Gauthier chose Henry to produce this project for many reasons.

"I knew his work, I'm a fan of his, and to be honest with you, I think he was the most enthusiastic," she explains. "He got me. When we talked to a lot to folks, you know, everybody was interested in working with me. Not everybody got it in the way he did. Some people would take the job, but I got the feeling it might be just them taking a job. Joe was always high on the list to begin with, but he was the most enthusiastic and the most articulate as to why he was enthusiastic."

Like Henry, Gauthier's music has a timeless quality to it. "We don't fit into a trend, which is a bad thing if you want to sell records, but a good thing if you want a career," says Gauthier. "Generally, they (the songs) are about the human heart and the human soul. They're not in a trend. Hopefully, that's what we've done. You're always going to be mapped into the technology you're using...the times that it was cut...you can't get out of that. There's going to be whiffs of that. But I tried very hard not to fit it into something on purpose."

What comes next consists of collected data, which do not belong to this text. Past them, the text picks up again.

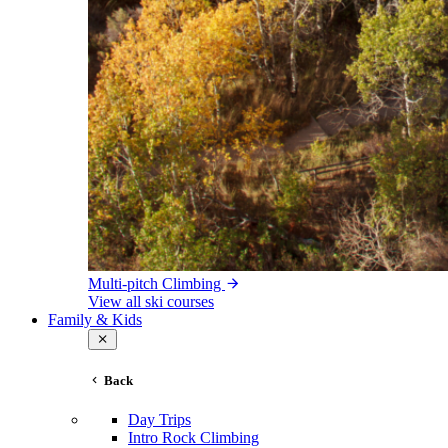
Multi-pitch Climbing
View all ski courses
Family & Kids
Back
Day Trips
Intro Rock Climbing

"Between Daylight and Dark" ends with "Thanksgiving," about a family visiting a loved one in prison for Thanksgiving. In its unique way, it's a song about the ultimate test of true love. "To me, you don't know if you love someone until you love them when they're truly down," Gauthier explains. "To me that is courageous, and that's really love."

Gauthier is equally courageous, poking around some of the most unlikely places to illuminate truths about human nature. Her restless spirit has taken her from Katrina's devastation to the inside of a prison wall, and from daylight to darkness and everywhere in between. But natural curiosity prevents her from ever slowing down. And you just can't stop a wanderer like Gauthier.